Ronnie Polaneczky: Couple paid in advance for wedding on sinking ship
KEVIN McELROY won't speak with me on the phone. So I've been unable to ask this very important businessman a question:
KEVIN McELROY won't speak with me on the phone. So I've been unable to ask this very important businessman a question:
Does he give a damn about the Philadelphia wedding disaster he's unleashed on Brett Condon and Rob Zahorchak?
Condon, 28, and Zahorchak, 31, were supposed to marry on Saturday, Sept. 24, aboard the Philadelphia Belle - the restaurant/catering paddleboat, docked at Penn's Landing, that opened with dazzle in December.
The couple paid their entire $18,998 Belle bill on June 29, two months before it was due. That's because Brett, a new attorney at the Center City law firm Weber Gallagher, and Rob, a manager with GameStop, "scrimped and saved, and the cash was in the bank.
"I didn't want to be tempted to spend it," says Brett.
The fee for the floating fete covered everything: the wedding service (the ship's captain was to officiate); a sit-down dinner and open bar for 100 guests; a live band; an emcee for the reception; flowers, cake and a champagne toast.
By this time last week, Brett and Rob had mailed out the invitations. And they'd gotten a call from Belle management to schedule an appointment with the ship's captain, to discuss the service, and with the pastry vendor, to sample wedding cakes.
"Everything was great," says Brett.
Two days later, it went to hell.
On Thursday, the Philadelphia Belle abruptly ceased operations, citing lack of sales. Panicked, Brett called the Belle's general manager, Perry Miles, to ask about her wedding.
"He had no idea," recalls Brett. "He was very upset.
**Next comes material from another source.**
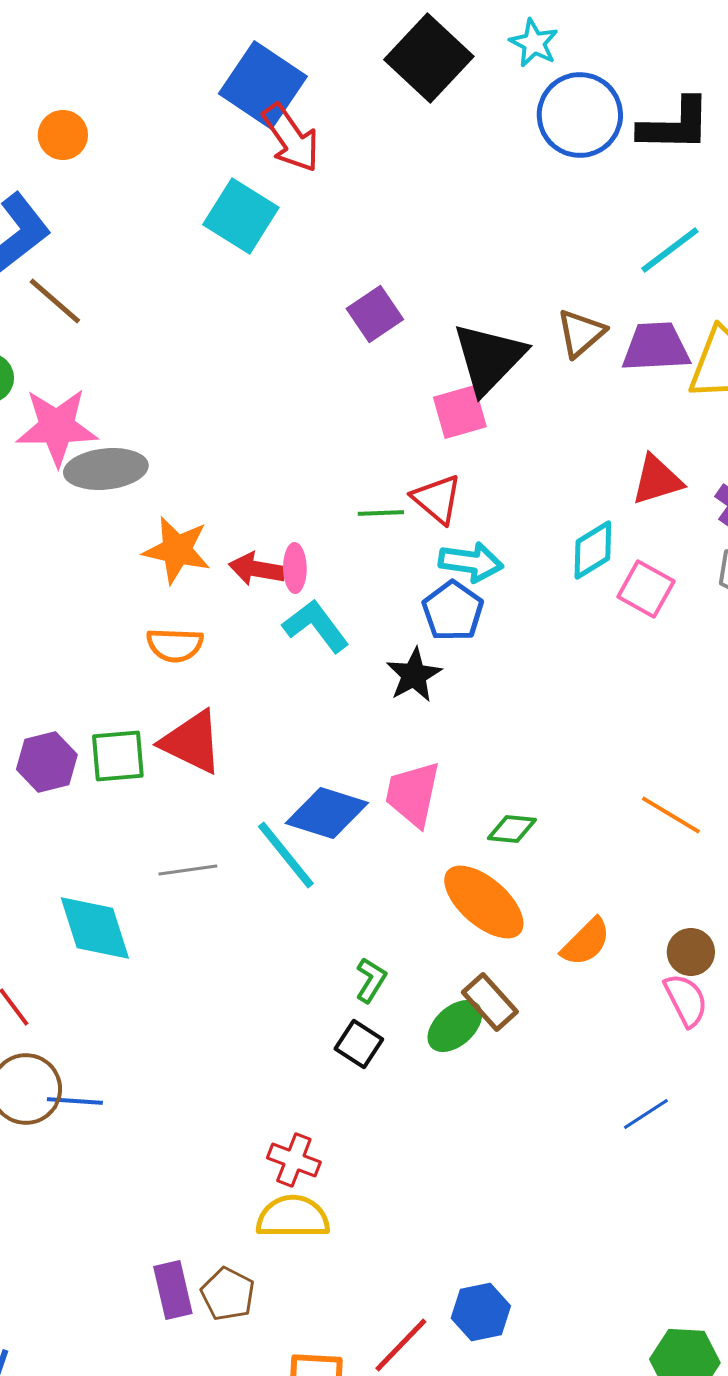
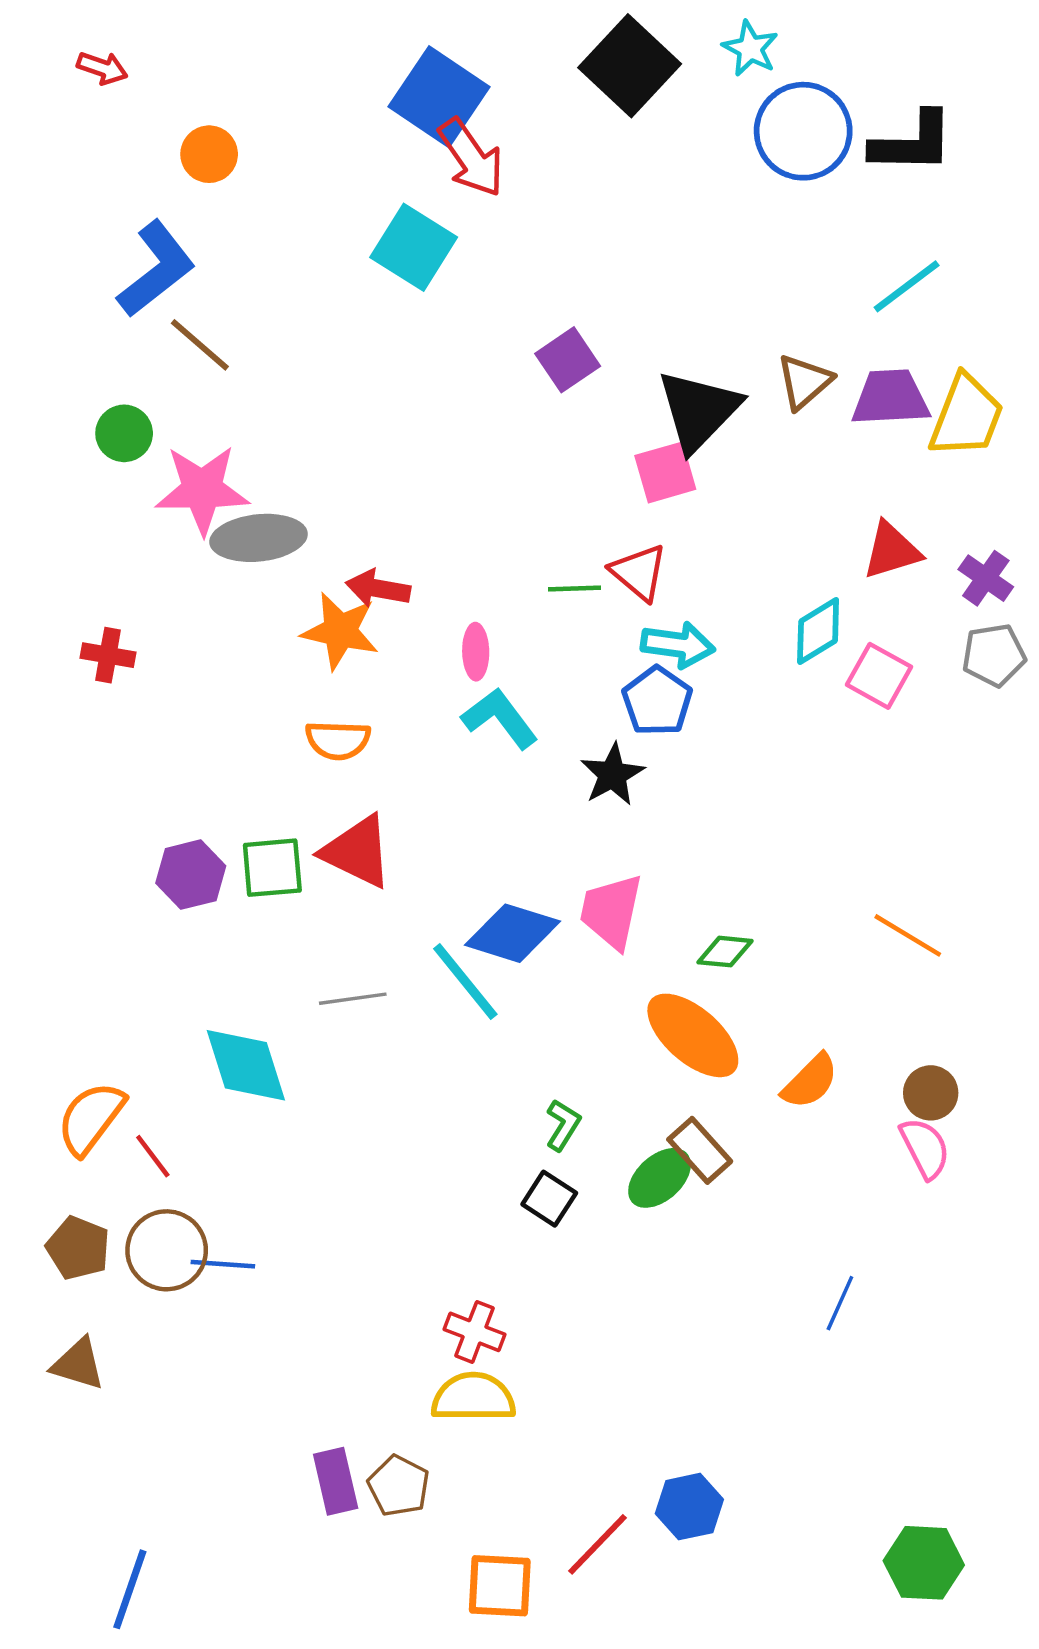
red arrow: (257, 569) -> (378, 588), moved
blue line: (646, 1114) -> (840, 1303), moved, turned -33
I said, 'I'm getting my money back, right?' He said, 'I don't know if that will happen.' "
Miles told me the same thing, when asked how the Belle planned to fulfill its obligation, not just to Brett and Rob, but also to 1,953 people who, days before the Belle went belly-up, had paid $15 apiece (grand total: $28,834) through Groupon for dinner aboard the ship.
"I have no answers," Miles said. "I was told this morning [by the Belle's owners] to shut things down. It's a terrible situation. A couple big events are canceled. I've got 133 employees out of work. I feel awful."
Brett and Rob feel worse. "We don't know what to do," says Brett. "There isn't enough time to plan a new wedding by Sept. 24. Even if there was, we have no money. The Belle has it."
Which brings us to Kevin McElroy, who has the power to do right by Brett and Rob. McElroy is the president and chief operating officer of CI Travel, the Norfolk, Va., company that owns the Philadelphia Belle.
Last year, when McElroy met with the board of the Delaware River Waterfront Corp. to discuss CI's plans to bring the Belle to Philly, he assured everyone that his business was sound.
CI Travel had $150 million in annual sales, he said, fueled by contracts with the Department of Defense, NASA and the SEC. But the company's first love was riverfront entertainment.
The Philadelphia Belle, he said, would "animate Penn's Landing."
Clearly, the business didn't work out, the way business isn't working out for many companies in this economy. I get that. And I get that creditors will have to get in line to be paid.
But Brett and Rob aren't typical creditors. They're a young, responsible couple who believed the Belle's sales pitch and organized the biggest, most expensive day of their lives around it.
Surely McElroy would make amends?
But McElroy wouldn't speak with me on Friday when I called his office. He did say in an email that the Groupon customers would be reimbursed and that Brett's wedding "is our current top priority as we too are moved by this bride being caught up in the closing of the Belle."
So let me offer McElroy a suggestion, which seems easy enough to implement:
Forget reimbursing Brett and Rob their $18,998, since they'd still be left with the headache of organizing a wedding on the fly.
Instead, just reopen the Philadelphia Belle for one day - Saturday, Sept. 24 - and give these lovebirds their wedding.
Because right now, says Brett, they're scrambling. At press time last evening, a Camden Adventure Aquarium official called to say that McElroy had asked whether the aquarium could help Brett and Rob.
But I don't think they should be married in the aquarium. It's not what they paid for. It's not enough.
McElroy and CI Travel need to step up for these kids.
Instead of jumping ship, they should sail it.